Derzeit untersuchen Mediziner, ob ein Mittel gegen Sodbrennen auch gegen COVID-19 eingesetzt werden könnte. Die Studienautoren hielten sich zunächst bedeckt – aus gutem Grund.
Bei der Behandlung älterer Patienten haben chinesiche Mediziner etwas ungewöhnliches beobachtet: Auffällig viele Patienten, die COVID-19 überlebt hatten, waren arm. Auf der Suche nach einer Erklärung haben die Mediziner über 6.000 Krankenakten durchsucht und sind dabei auf einen möglichen Zusammenhang mit einem Medikament gegen Sodbrennen gestoßen.
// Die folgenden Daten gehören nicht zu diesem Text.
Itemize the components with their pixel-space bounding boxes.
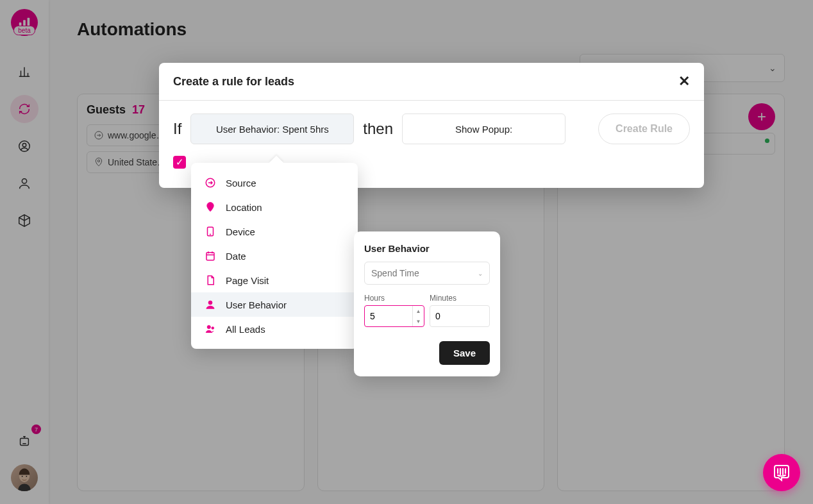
menu-item-source[interactable]: Source	[191, 171, 358, 195]
source-icon	[205, 177, 216, 189]
hours-field: Hours ▲ ▼	[364, 294, 424, 327]
checkbox-checked-icon: ✓	[173, 156, 186, 169]
then-label: then	[363, 120, 393, 138]
hours-label: Hours	[364, 294, 424, 303]
if-label: If	[173, 120, 181, 138]
menu-item-user-behavior[interactable]: User Behavior	[191, 292, 358, 317]
users-icon	[205, 323, 216, 335]
menu-label: Page Visit	[226, 275, 269, 286]
create-rule-button[interactable]: Create Rule	[598, 113, 690, 144]
behavior-type-select[interactable]: Spend Time ⌄	[364, 262, 490, 285]
menu-label: Location	[226, 202, 262, 213]
menu-label: All Leads	[226, 324, 265, 335]
menu-item-location[interactable]: Location	[191, 195, 358, 219]
svg-point-14	[210, 234, 211, 235]
menu-item-date[interactable]: Date	[191, 244, 358, 268]
minutes-label: Minutes	[430, 294, 490, 303]
minutes-input-wrap	[430, 305, 490, 327]
svg-point-18	[212, 327, 214, 330]
page-icon	[205, 274, 216, 286]
time-fields: Hours ▲ ▼ Minutes	[364, 294, 490, 327]
menu-item-page-visit[interactable]: Page Visit	[191, 268, 358, 292]
action-text: Show Popup:	[455, 124, 512, 135]
intercom-launcher[interactable]	[763, 454, 800, 491]
minutes-field: Minutes	[430, 294, 490, 327]
select-value: Spend Time	[371, 268, 419, 278]
menu-item-all-leads[interactable]: All Leads	[191, 317, 358, 341]
menu-label: User Behavior	[226, 299, 287, 310]
action-pill[interactable]: Show Popup:	[402, 113, 566, 144]
calendar-icon	[205, 250, 216, 262]
intercom-icon	[773, 464, 791, 482]
svg-point-17	[207, 325, 210, 328]
panel-title: User Behavior	[364, 243, 490, 254]
svg-rect-15	[206, 253, 214, 260]
condition-text: User Behavior: Spent 5hrs	[216, 124, 329, 135]
minutes-input[interactable]	[430, 305, 490, 327]
location-icon	[205, 201, 216, 213]
menu-label: Device	[226, 226, 255, 237]
rule-builder-row: If User Behavior: Spent 5hrs then Show P…	[173, 113, 690, 144]
user-behavior-panel: User Behavior Spend Time ⌄ Hours ▲ ▼ Min…	[354, 231, 500, 376]
modal-header: Create a rule for leads ✕	[159, 63, 704, 101]
condition-pill[interactable]: User Behavior: Spent 5hrs	[190, 113, 354, 144]
user-icon	[205, 299, 216, 310]
menu-item-device[interactable]: Device	[191, 219, 358, 244]
hours-stepper: ▲ ▼	[412, 306, 424, 326]
menu-label: Date	[226, 251, 246, 262]
modal-title: Create a rule for leads	[173, 75, 294, 88]
menu-label: Source	[226, 178, 256, 189]
condition-type-menu: Source Location Device Date Page Visit U…	[191, 163, 358, 349]
save-button[interactable]: Save	[439, 341, 490, 365]
chevron-down-icon: ⌄	[478, 270, 483, 277]
hours-input-wrap: ▲ ▼	[364, 305, 424, 327]
step-down[interactable]: ▼	[413, 316, 424, 326]
close-icon[interactable]: ✕	[678, 74, 690, 88]
svg-point-16	[208, 301, 212, 305]
step-up[interactable]: ▲	[413, 306, 424, 316]
device-icon	[205, 226, 216, 237]
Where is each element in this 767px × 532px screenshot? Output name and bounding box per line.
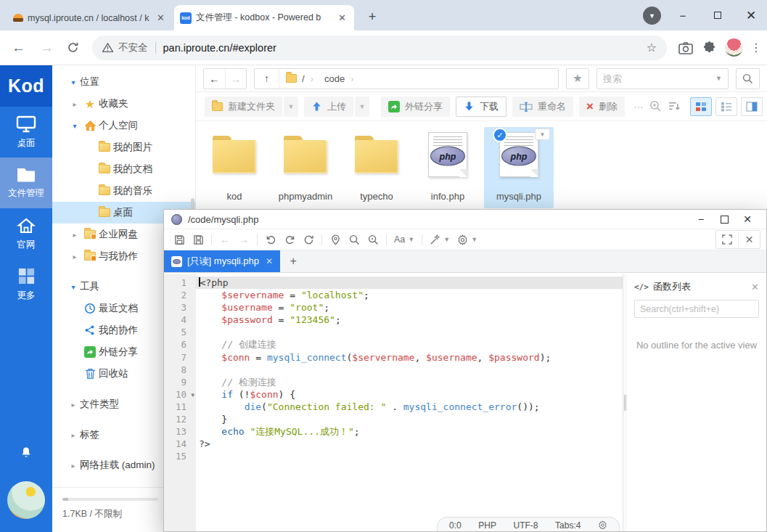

Wie Science berichtet, fanden die Ärzte heraus, dass viele COVID-19-Patienten an Sodbrennen bzw. der Refluxkrankheit litten. Diejenigen Patienten, die das vergleichsweise günstige Famotidin einnahmen, überlebten dabei eher als Patienten, die das teurere Medikament mit dem Wirkstoff Omeprazol verschrieben bekamen. Zwar ist es nur eine Beobachtung und der Unterschied in der Sterblichkeit nicht signifikant (27 % unter Omeprazol vs. 14 % unter Famotidin), doch trotzdem hat es das Interesse von Michael Callahan geweckt. Der US-amerikanische Mediziner war Anfang des Jahres selbst in Wuhan.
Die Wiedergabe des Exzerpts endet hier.